Editorial: Highway 37 plan shows road to recovery

Transportation fixes aren’t in years, they’re in decades, says Gorin|

The heavy rains this week conjured a dispiriting flashback for Highway 37 commuters – almost exactly two years ago, from Feb. 9 to 23 in 2017, the well-traveled Marin-Sonoma-Solano thoroughfare was closed after torrential storms flooded the low-lying roadway rendering it impassable for the 40,000 vehicles dependent upon daily to get from home to work and back again.

It took two weeks for emergency road crews to raise the sunken, marsh-crossed road by nearly 2 feet in order to ward off future incursions of rain, runoff, erosion and tide.

And so far it's worked. Until this week's storm caused the closure of westbound 37 in its Novato stretch, neither this rainy winter nor the winter before had seen any weather-induced closures to the highway once dubbed 'blood alley,' for the amount of head-on collisions that took place between Sears Point and Mare Island, before a barrier was placed in 1995 between its two tightly squeezed single-direction lanes.

Those recent upgrades, as well as the life-saving center divide, are testament to the fact that Highway 37 isn't the lost cause it seemed to be just a few years ago when transportation watchdogs started issuing a clarion call that the sea-level rise expected in the decades ahead would see the highway reclaimed by the San Pablo Bay by the end of the century.
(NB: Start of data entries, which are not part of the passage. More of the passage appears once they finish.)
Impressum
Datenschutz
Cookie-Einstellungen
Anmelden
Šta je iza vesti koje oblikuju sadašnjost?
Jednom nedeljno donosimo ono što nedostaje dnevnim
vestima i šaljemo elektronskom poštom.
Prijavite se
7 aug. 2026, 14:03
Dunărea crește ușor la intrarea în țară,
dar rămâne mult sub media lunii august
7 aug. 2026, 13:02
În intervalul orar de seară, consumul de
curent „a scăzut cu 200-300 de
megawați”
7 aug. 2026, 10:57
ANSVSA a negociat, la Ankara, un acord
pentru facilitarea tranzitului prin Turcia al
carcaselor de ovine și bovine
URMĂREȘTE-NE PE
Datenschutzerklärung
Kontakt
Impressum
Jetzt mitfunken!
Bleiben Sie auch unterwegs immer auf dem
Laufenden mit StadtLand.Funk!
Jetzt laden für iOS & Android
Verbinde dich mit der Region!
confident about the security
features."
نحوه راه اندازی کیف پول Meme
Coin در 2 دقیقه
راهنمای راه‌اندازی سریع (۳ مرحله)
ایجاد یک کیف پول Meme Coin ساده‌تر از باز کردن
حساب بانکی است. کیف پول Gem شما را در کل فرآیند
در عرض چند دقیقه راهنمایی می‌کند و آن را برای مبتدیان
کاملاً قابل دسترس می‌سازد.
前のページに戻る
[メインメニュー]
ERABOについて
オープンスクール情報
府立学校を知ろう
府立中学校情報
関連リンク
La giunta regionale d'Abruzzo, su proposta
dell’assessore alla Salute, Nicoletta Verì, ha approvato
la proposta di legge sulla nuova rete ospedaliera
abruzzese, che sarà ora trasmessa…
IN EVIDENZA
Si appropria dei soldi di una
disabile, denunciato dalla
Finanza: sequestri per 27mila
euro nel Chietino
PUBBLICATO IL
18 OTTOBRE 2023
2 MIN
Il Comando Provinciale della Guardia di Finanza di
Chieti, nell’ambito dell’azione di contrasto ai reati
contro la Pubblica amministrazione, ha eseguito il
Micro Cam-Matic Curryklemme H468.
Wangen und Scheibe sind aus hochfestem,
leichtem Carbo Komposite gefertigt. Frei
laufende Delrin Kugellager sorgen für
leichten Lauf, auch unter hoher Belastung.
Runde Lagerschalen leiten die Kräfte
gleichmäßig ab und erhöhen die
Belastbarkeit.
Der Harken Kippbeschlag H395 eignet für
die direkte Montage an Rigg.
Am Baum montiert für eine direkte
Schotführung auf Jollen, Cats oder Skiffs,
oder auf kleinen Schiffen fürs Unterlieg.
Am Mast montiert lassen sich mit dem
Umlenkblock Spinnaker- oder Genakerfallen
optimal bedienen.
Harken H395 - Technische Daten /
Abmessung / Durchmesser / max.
Hopes for the highway were further bolstered last week when a handful of local transportation agencies signed on to what's been dubbed 'Resilient State Route 37,' a plan for significant changes to the highway meant to lighten the sluggish evening commute east in the near future and meet the challenges of climate change down the road. (scta.ca.gov/projects/highway37)

Sonoma County Supervisor Susan Gorin, who's vice chair of the Sonoma County Transportation Authority, has been the 1st District's representative in Highway 37-stakeholder meetings with local transportation agencies for several years.
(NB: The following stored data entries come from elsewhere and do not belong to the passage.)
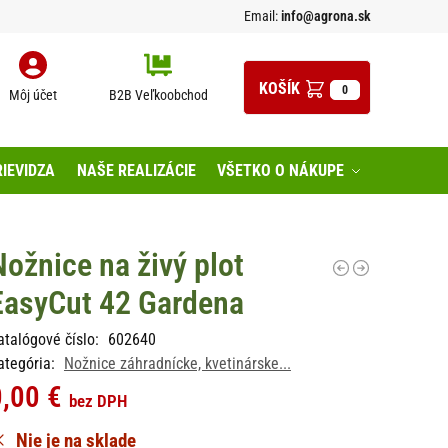
Email:
info@agrona.sk
0
Môj účet
B2B Veľkoobchod
IEVIDZA
NAŠE REALIZÁCIE
VŠETKO O NÁKUPE
Nožnice na živý plot
EasyCut 42 Gardena
atalógové číslo:
602640
ategória:
Nožnice záhradnícke, kvetinárske...
0,00
€
bez DPH
Nie je na sklade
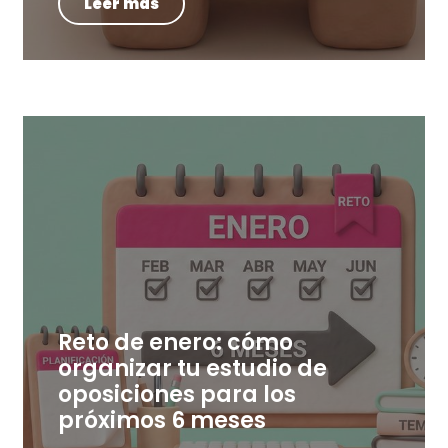
Leer más
Reto de enero: cómo
organizar tu estudio de
oposiciones para los
próximos 6 meses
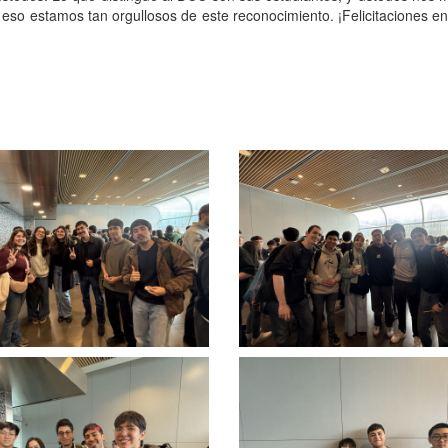
r eso estamos tan orgullosos de este reconocimiento. ¡Felicitaciones 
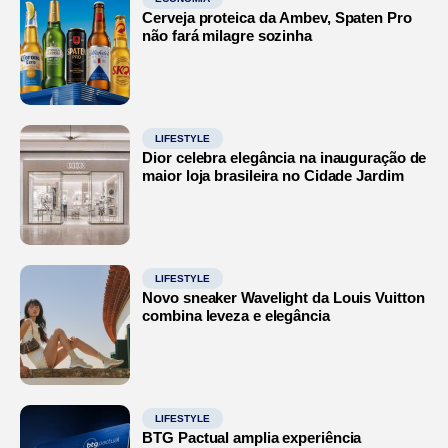
Cerveja proteica da Ambev, Spaten Pro
não fará milagre sozinha
LIFESTYLE
Dior celebra elegância na inauguração de
maior loja brasileira no Cidade Jardim
LIFESTYLE
Novo sneaker Wavelight da Louis Vuitton
combina leveza e elegância
LIFESTYLE
BTG Pactual amplia experiência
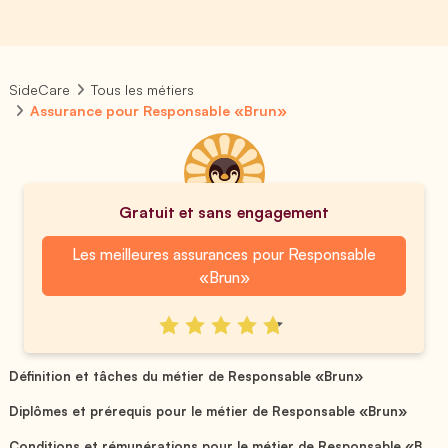
SideCare
Tous les métiers
Assurance pour Responsable «Brun»
Gratuit et sans engagement
Les meilleures assurances pour Responsable
«Brun»
Définition et tâches du métier de Responsable «Brun»
Diplômes et prérequis pour le métier de Responsable «Brun»
Conditions et rémunérations pour le métier de Responsable «B...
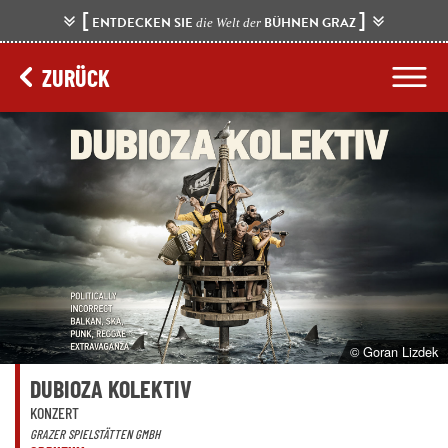
[
]
ENTDECKEN SIE
BÜHNEN GRAZ
die Welt der
ZURÜCK
© Goran Lizdek
DUBIOZA KOLEKTIV
KONZERT
GRAZER SPIELSTÄTTEN GMBH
'It's all good news that we're moving forward in making some progress,' Gorin told the Index-Tribune this week.

The 'Resilient' plan breaks the thoroughfare into three distinct segments – the flood-prone stretch from Novato to Sears Point, the traffic-clogged two-lane road from Sears Point to Mare Island; and, lastly, the tract from Mare Island to Highway 80. The middle stretch – currently an afternoon traffic snarl and the piece most prone to sea-level rise in the future – is expected to receive the bulk of the attention.

While some of most ambitious concepts in the plan will cost in the hundreds of millions of dollars – one idea to build a bridge from Novato to Vallejo over the San Pablo Bay would be upward of $2.4 billion – others seem downright doable.

Officials have already earmarked $100 million for the project from the recently voter approved hike in state bridge tolls. While a legal challenge to Regional Measure 3 works its way out in the courts, $30 million of it is being planned for a roundabout to replace the current 3-way stop light near Sonoma Raceway. It would take an estimated seven years to complete, but it's one of the plan's more immediate solutions and would provide some measure of traffic relief at that oft-clogged juncture.

Other ideas include adding a movable third lane from Sears Point to Mare Island, its direction dependent on the commute, much like the Golden Gate Bridge – its price tag is at $150 million, but if it were to open in 2025, as the plan estimates, it would create instant relief, as long as bottlenecks on the bookends of that stretch are dealt with.

The crème de la crème – well, aside from a bridge from Novato to Vallejo, and we'll believe it when we see it – is the plan for a raised causeway, which would flow above any sea-level rise and pay for itself via a Fastrack style toll. The sea-level causeway plan made headlines a couple of years ago when media such as the Index-Tribune began pushing lawmakers and transportation officials to deal with sea-level rise before Sonomans have to start chartering ferries to Discovery Kingdom. Turns out it didn't completely stall after all – though it will idle for a while. That wouldn't start until 2040 – if it goes forward at all. 'I'm not sure that solution will be the one that we gravitate to,' says Gorin.

While, some of these improvements won't help most Highway 37 travelers until their grandkids are old enough to drive them to get the senior discount at the Vallejo Denny's, others might be realized in about seven years – when most of today's drivers will still be enjoying the lumbar-tightening squeeze of hours-long bucket-seat commutes.

It's important and hopeful progress – and a sign that when community impetus combines with proper funding, problems can be confronted.

'We're excited we have a funding mechanism and some time lines,' adds Gorin.

But, she cautions: 'In transportation considerations you don't talk in years, you talk in decades.'

Editor's note: This article has been updated to reflect road conditions as of Feb. 15.